From HR to the C-suite, people at every level of today’s organizations are discussing the digital workplace: what it is, how it impacts the employee experience, and perhaps more importantly, how to create a successful one. But defining “digital workplace” isn’t as easy as it sounds.

What is a digital workplace?

Deloitte calls it “the natural evolution of the workplace” – not exactly the most descriptive definition. CMSWire says it’s the “virtual equivalent to the physical workplace” – not much better. Even the Digital Workplace Group itself offers up eight definitions of digital workplace and encourages readers to choose their favorite.

Our favorite definition in the wild comes from The digital workplace is “a business strategy aimed at boosting employee engagement and agility through consumerization of the work environment.” They go on to explain that “Your digital workplace should help individuals and teams work more productively without compromising operations… [and] bring that same simplicity and intuitiveness to employees when they’re doing their mission-critical work.”

Employee engagement. Agility. Productivity. Intuitiveness. These are ideas after our own hearts here at Jive. However, we often speak of the digital workplace in even simpler terms. To us, at its core, the digital workplace is an ecosystem of people and knowledge.

The growth of the digital workplace

The digital workplace, like most things digital, began in the 1990s. Work was still largely tied to a physical location, but began to more strongly rely on technology. Imagine four people, sitting in a conference room, perhaps on the phone, typing and saving the meeting minutes onto a local computer that lived at the office (and still printing out paper copies).

The 2000s saw a more dramatic shift. Now work included email, chat, text messages, and remote servers. Connected by technology, employees started working from home. The workplace shifted from centralized and physical to dispersed and remote relatively quickly.

These days, we’re firmly in the middle of the digital revolution. There is an app for everything, dozens of communication channels, all of it in the cloud. The average enterprise ecosystem includes 329 apps, with employees context-shifting between apps every 2-3 minutes. Each of these apps is designed to improve the productivity of a single task, and often, they succeed. The challenge arises, however, when the entire ecosystem attempts to work together.

Without a solid strategy behind your digital workplace, it’s easy to fall into application overload. It becomes increasingly difficult to find people and knowledge and the employee experience suffers. Employees ask things like:

  • What if I need to find an expert? I can’t just walk into the office and ask.
  • How can I manage all these communication channels? Slack, Skype, email, phone, text… it’s impossible to keep track of it all.
  • How do I know where to look for information – and when I find it, how can I easily get back to it without digging through all the apps again?
  • What happens when my co-workers leave? It feels like all their knowledge walks out the door with them.

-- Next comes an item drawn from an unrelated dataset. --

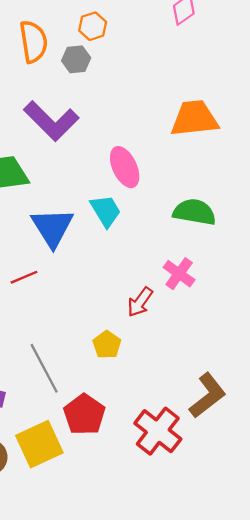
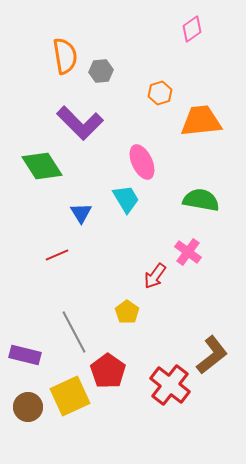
orange hexagon: (93, 26) -> (160, 93), moved
blue triangle: (52, 227) -> (81, 213), size x0.6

These digital workplace challenges won’t go away on their own. And the impact is significant. McKinsey and IDC estimate that almost 50% of the average knowledge worker’s time is spent searching for information and managing communications. A recent survey found that corporate memory loss – the loss of accumulated corporate knowledge – costs companies an estimated $430,000 per departing employee on top of the “usual recruitment replacement costs.”

To combat these issues, organizations need a digital workplace powered by a people and knowledge hub: the center of the ecosystem that acts as a corporate brain across multiple endpoints. Interactions and relationships within the ecosystem will drive the identification of knowledge needed by the user, which will become available proactively. However the organization evolves, whatever hot new apps comes in, it still works because you have one gateway to power collaboration.

3 must-haves for a successful digital workplace

So how do you get there? The right tool, for starters, but of course that can be different for different organizations. Whatever technology you choose, your digital workplace strategy should be built on three core pillars.

  • Cloud. Your digital workplace must be powered by a cloud-based solution. Cloud-based technology is faster, more scalable, more efficient, and typically more cost effective. Innovation happens in the cloud, and the digital workplace must be a constantly evolving, innovative space.
  • Mobile. There is no digital workplace without mobility. But that doesn’t just mean a smartphone app; your digital workplace solution should connect your employees easily and effectively no matter where they are. It should create a seamless employee experience across all channels with zero friction between and among them.
  •  Data. The digital workplace is powered by data. From the emerging capabilities of artificial intelligence (AI) and machine learning to semantic search and beyond, your digital workplace hub should use data from the entire ecosystem to help people work smarter, faster, and more productively, and ultimately, transform employee engagement.